The gene expression profiles of cytokine-activated and autophagy-deficient HSCs resembled the profiles of more differentiated haematopoietic progenitor cells rather than those of control HSCs. These changes in gene expression were accompanied by DNA hypomethylation. Promoting demethylation in activated HSCs further enhanced their differentiation, whereas stimulating methylation supported their stemness. Thus, HSC activation is associated with epigenetic changes that direct HSC fate, driving them out of quiescence and inducing cell differentiation programmes.

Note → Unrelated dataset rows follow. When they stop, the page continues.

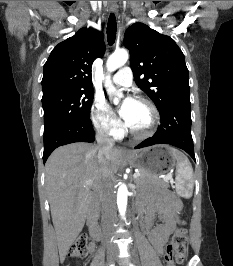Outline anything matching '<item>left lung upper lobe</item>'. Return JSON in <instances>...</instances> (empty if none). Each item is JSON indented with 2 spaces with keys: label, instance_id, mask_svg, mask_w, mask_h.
<instances>
[{
  "label": "left lung upper lobe",
  "instance_id": "1",
  "mask_svg": "<svg viewBox=\"0 0 233 266\" xmlns=\"http://www.w3.org/2000/svg\"><path fill=\"white\" fill-rule=\"evenodd\" d=\"M124 45L130 51L136 84L151 98L159 112L169 102L189 97L185 58L172 38L136 23L126 30Z\"/></svg>",
  "mask_w": 233,
  "mask_h": 266
}]
</instances>
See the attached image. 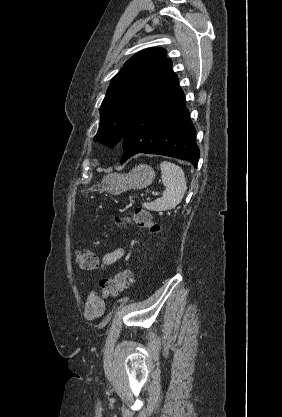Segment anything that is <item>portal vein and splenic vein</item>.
<instances>
[{
	"mask_svg": "<svg viewBox=\"0 0 282 417\" xmlns=\"http://www.w3.org/2000/svg\"><path fill=\"white\" fill-rule=\"evenodd\" d=\"M160 196H161L160 192H152L151 194L146 195L145 200L150 201L151 199H155L156 197H160Z\"/></svg>",
	"mask_w": 282,
	"mask_h": 417,
	"instance_id": "portal-vein-and-splenic-vein-1",
	"label": "portal vein and splenic vein"
}]
</instances>
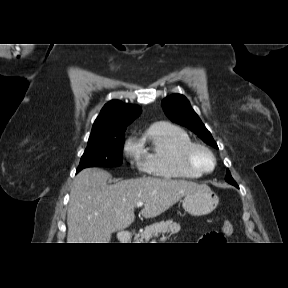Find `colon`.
I'll list each match as a JSON object with an SVG mask.
<instances>
[{
    "label": "colon",
    "mask_w": 288,
    "mask_h": 288,
    "mask_svg": "<svg viewBox=\"0 0 288 288\" xmlns=\"http://www.w3.org/2000/svg\"><path fill=\"white\" fill-rule=\"evenodd\" d=\"M233 233V225L230 222H225L222 226V230L219 233H212L209 236L210 242H222L226 237Z\"/></svg>",
    "instance_id": "1"
}]
</instances>
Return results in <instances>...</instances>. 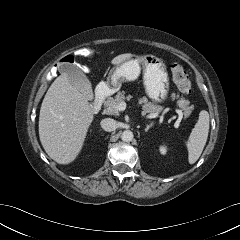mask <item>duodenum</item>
Listing matches in <instances>:
<instances>
[{
	"label": "duodenum",
	"mask_w": 240,
	"mask_h": 240,
	"mask_svg": "<svg viewBox=\"0 0 240 240\" xmlns=\"http://www.w3.org/2000/svg\"><path fill=\"white\" fill-rule=\"evenodd\" d=\"M111 91V87L104 83L101 84L95 91V98L91 104L92 110L94 112H97L100 110L102 103L105 99V97L108 95V93Z\"/></svg>",
	"instance_id": "1"
}]
</instances>
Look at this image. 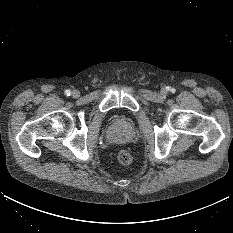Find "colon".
Masks as SVG:
<instances>
[{
  "mask_svg": "<svg viewBox=\"0 0 233 233\" xmlns=\"http://www.w3.org/2000/svg\"><path fill=\"white\" fill-rule=\"evenodd\" d=\"M117 160L120 164L128 165L132 161V156L129 151L121 150L117 154Z\"/></svg>",
  "mask_w": 233,
  "mask_h": 233,
  "instance_id": "5ec220e1",
  "label": "colon"
}]
</instances>
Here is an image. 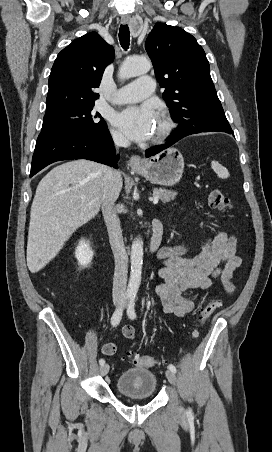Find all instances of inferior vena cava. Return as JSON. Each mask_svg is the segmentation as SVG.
<instances>
[{
    "mask_svg": "<svg viewBox=\"0 0 272 452\" xmlns=\"http://www.w3.org/2000/svg\"><path fill=\"white\" fill-rule=\"evenodd\" d=\"M113 141L118 147H128L130 142L122 134L114 133ZM120 173L109 168L104 176V183L101 192V207L104 220L106 222L110 245L114 254L115 272L113 278V299L124 300L127 283V263L128 256L124 247L120 220L116 214L114 205L118 198L116 183Z\"/></svg>",
    "mask_w": 272,
    "mask_h": 452,
    "instance_id": "inferior-vena-cava-1",
    "label": "inferior vena cava"
}]
</instances>
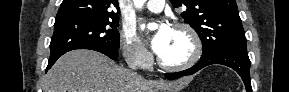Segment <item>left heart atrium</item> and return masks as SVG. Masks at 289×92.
Returning a JSON list of instances; mask_svg holds the SVG:
<instances>
[{
  "label": "left heart atrium",
  "instance_id": "obj_1",
  "mask_svg": "<svg viewBox=\"0 0 289 92\" xmlns=\"http://www.w3.org/2000/svg\"><path fill=\"white\" fill-rule=\"evenodd\" d=\"M173 29L167 23H161L158 30L150 38V45L152 50L161 56L168 47Z\"/></svg>",
  "mask_w": 289,
  "mask_h": 92
}]
</instances>
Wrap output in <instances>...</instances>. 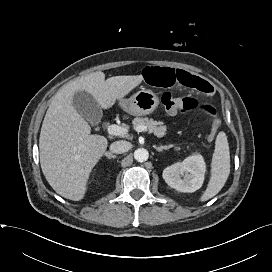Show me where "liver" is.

Similarly to autophagy-deficient and cytokine-activated HSCs, old HSCs also demonstrated characteristics of metabolic activation. Analysis of autophagy in old HSCs revealed the presence of two subpopulations: old HSCs with high autophagy, which resembled young HSCs, and old HSCs with low autophagy, which were morphologically and metabolically similar to autophagy-deficient HSCs. These differences translated into differences in in vivo functionality: following transplantation into irradiated mice, old HSCs with high autophagy supported long-term regeneration of the blood system and the HSC pool, whereas old HSCs with low autophagy were progressively lost and failed to establish long-term engraftment.

autophagy prevents metabolic activation of HSCs

In summary, this study reveals that autophagy prevents metabolic activation of HSCs and the subsequent induction of genetic programmes that lead to HSC differentiation, thereby contributing to the maintenance of HSC quiescence and to lasting, healthy haematopoiesis. As autophagy can be pharmacologically modulated, it will be interesting to explore whether it could be harnessed for therapeutic approaches such as blood rejuvenation or improving the efficiency of HSC transplantation.